I had a recent outage on a Nginx/Rails application server. It turned out we were being bombarded by requests to a particular URL that takes a few seconds to load. It appears that a user was continually refreshing that page for a number of minutes – my guess is they accidentally put some object on their keyboard in such a way as to trigger a constant stream of browser refreshes.
Regardless of the cause, I need to put protection in place against this kind of problem, and note that this is not static content – it’s dynamic, user-specific content sitting behind authentication.
I’ve looked into using Cache-Control but this appears to be a non-starter – on Chrome at least, refreshing a page within the same tab will trigger a request regardless of the Cache-Control header (cf iis – Is Chrome ignoring Cache-Control: max-age? – Stack Overflow)
I believe the answer may be rate limiting. If so, I wouldn’t be able to do it based on IP because many of our customers share the same one. However I may be able to add a new header to identify a user and then apply rate limiting in Nginx based on this.
Does this sound like the way forward? This feels like it should be a fairly common problem!
2
Answers
A colleague of mine suggested a solution that I think is the best fit for our situation.
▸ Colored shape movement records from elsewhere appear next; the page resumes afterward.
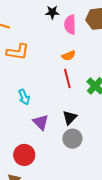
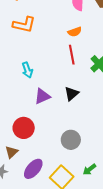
purple triangle: (41, 122) -> (42, 96), turned 48
gray circle: (72, 139) -> (71, 140), moved

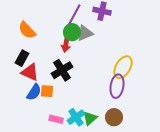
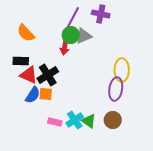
black rectangle: (22, 58) -> (21, 61), turned 63
yellow ellipse: (123, 67) -> (122, 70), turned -30
black cross: (62, 70) -> (48, 75), moved
green triangle: (90, 118) -> (89, 121), turned -42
I'll explain why in case this proves useful to anyone else.
Note that we were receiving requests at a low rate - just 6 per second. The reason this was a problem was that the page in question was quite a slow loading report, only accessible to authenticated users.
Server-side caching is not a great solution for us because it needs to be implemented individually on each affected page and we have a complex app with lots of different controllers.
Rate-limiting via Nginx might be viable but tricky to optimise and also has issues with testability.
Anyway, my colleague's solution is as follows: we already have a table that logs details of each request, including the ID of the user that made it. To find out if a user is refreshing too often, we simply schedule a Sidekiq job once every, say, 30 seconds to check this table for users with a refresh rate above our threshold and then kill any active sessions.
How you kill a session depends how you are managing them - in our case, we could simply add a flag to the user that says "rate_limited" and have our Sidekiq job set it to true, and then check the value of this flag on each request. If it's true, the user will be redirected away from the slow page and on to the login screen which will happily deal with refreshing itself 6 times per second.
You could achieve something similar even without a request logging table, e.g. by keeping track of the request rate in a new column on the users table.
Note that this solution is a better UX than Nginx rate-limiting, as users are never actually locked out of the app.
Nginx rate limiting is a fast configuration update if immediate mitigation is needed. As others have mentioned, caching would also be ideal when combined with this.
The
$http_authorization
header or a unique cookie (e.g.$cookie_foo
) could also be used to uniquely identify requests that would collide with the same IP/user-agent values.